Der Aufgabenbereich des Dienstes ist in die 3 Sachgebiete
Niederschlag, Lufttemperatur und Verdunstung
(NLV), Oberflächenwasser und Feststoffe (OWF)
sowie Unterirdisches Wasser und
Quellen (UWQ) unterteilt. Die Organisation
des Hydrographischen Dienstes für Österreich besteht grundsätzlich
aus dem Hydrographische Zentralbüro (HZB), den neun Hydrographische
Landesdienste, der Hydrographie in der Wasserstraßendirektion und
den in den Ländern bestellten Hilfsorganen für die
Messstellenbeobachtungen. Das Hydrographische Zentralbüro ist eine
Abteilung im Bundesministerium für Land und Forstwirtschaft, Umwelt
und Wasserwirtschaft und beschäftigt sich mit der Erhebung des
Wasserkreislaufes, der Datenanalyse, des
Datenmanagements und der Datenpublikation.

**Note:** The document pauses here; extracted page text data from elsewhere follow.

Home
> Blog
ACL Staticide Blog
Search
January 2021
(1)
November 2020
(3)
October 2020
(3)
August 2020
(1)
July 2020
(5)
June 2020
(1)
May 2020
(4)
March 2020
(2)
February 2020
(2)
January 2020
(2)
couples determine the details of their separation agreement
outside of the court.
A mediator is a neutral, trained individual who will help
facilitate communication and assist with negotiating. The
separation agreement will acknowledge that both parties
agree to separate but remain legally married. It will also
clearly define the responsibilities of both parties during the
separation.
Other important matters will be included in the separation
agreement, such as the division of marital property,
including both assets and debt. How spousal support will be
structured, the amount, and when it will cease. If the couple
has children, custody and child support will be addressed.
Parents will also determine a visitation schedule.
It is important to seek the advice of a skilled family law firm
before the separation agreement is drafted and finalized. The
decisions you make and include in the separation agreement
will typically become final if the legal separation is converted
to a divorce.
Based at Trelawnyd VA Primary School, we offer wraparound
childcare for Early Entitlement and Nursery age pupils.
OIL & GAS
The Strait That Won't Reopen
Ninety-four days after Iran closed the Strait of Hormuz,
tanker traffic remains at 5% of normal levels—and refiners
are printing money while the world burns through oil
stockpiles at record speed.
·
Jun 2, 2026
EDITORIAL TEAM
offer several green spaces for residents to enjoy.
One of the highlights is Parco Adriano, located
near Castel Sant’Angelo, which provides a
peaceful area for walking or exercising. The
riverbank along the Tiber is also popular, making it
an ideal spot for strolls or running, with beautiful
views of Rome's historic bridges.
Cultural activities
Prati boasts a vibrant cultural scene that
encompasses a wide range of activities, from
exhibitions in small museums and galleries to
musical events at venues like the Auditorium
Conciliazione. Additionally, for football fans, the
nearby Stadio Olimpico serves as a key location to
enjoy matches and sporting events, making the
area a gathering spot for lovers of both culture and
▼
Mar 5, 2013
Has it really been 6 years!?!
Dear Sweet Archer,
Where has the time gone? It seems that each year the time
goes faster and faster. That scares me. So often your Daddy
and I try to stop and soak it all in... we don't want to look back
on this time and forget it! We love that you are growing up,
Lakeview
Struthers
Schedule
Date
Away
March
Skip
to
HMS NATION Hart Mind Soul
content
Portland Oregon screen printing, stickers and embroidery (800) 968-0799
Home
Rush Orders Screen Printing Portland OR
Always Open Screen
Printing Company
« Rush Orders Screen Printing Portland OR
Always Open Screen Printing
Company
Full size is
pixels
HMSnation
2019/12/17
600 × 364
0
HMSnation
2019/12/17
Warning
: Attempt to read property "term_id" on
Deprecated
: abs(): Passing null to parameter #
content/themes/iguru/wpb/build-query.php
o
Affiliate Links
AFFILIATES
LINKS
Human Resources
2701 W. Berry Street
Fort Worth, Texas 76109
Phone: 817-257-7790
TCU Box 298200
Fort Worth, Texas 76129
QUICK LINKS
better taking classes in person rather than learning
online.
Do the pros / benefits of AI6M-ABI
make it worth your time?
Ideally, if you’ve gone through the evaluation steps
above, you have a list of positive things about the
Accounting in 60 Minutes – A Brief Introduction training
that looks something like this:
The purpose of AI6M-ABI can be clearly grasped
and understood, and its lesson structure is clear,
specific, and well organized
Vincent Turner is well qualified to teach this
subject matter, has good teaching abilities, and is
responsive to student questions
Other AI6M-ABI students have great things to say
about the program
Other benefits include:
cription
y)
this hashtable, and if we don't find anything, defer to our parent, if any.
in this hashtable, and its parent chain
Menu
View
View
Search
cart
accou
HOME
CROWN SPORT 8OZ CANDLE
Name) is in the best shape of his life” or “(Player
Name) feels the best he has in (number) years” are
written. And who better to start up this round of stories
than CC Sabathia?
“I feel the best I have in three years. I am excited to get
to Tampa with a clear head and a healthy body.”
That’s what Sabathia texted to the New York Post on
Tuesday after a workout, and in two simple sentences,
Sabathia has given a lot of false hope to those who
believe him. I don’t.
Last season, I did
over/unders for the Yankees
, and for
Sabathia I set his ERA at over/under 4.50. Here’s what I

Das Hydrographische Zentralbüro Österreich veröffentlicht
das Hydrographisches Jahrbuch von Österreich, die Flächenverzeichnis
der österreichischen Flussgebiete, der Beiträge zur
Hydrographie Österreichs (siehe auch
Wasserressource Österreich) und das Mitteilungsblatt des
Hydrographischen Dienstes. Im Sinne des Umweltinformationsgesetzes
können prinzipiell die hydrographischen Daten ohne Entgelt zur
Verfügung gestellt werden, sofern der Manipulationsaufwand die
Kapazität der öffentlichen Einrichtung nicht überschreitet.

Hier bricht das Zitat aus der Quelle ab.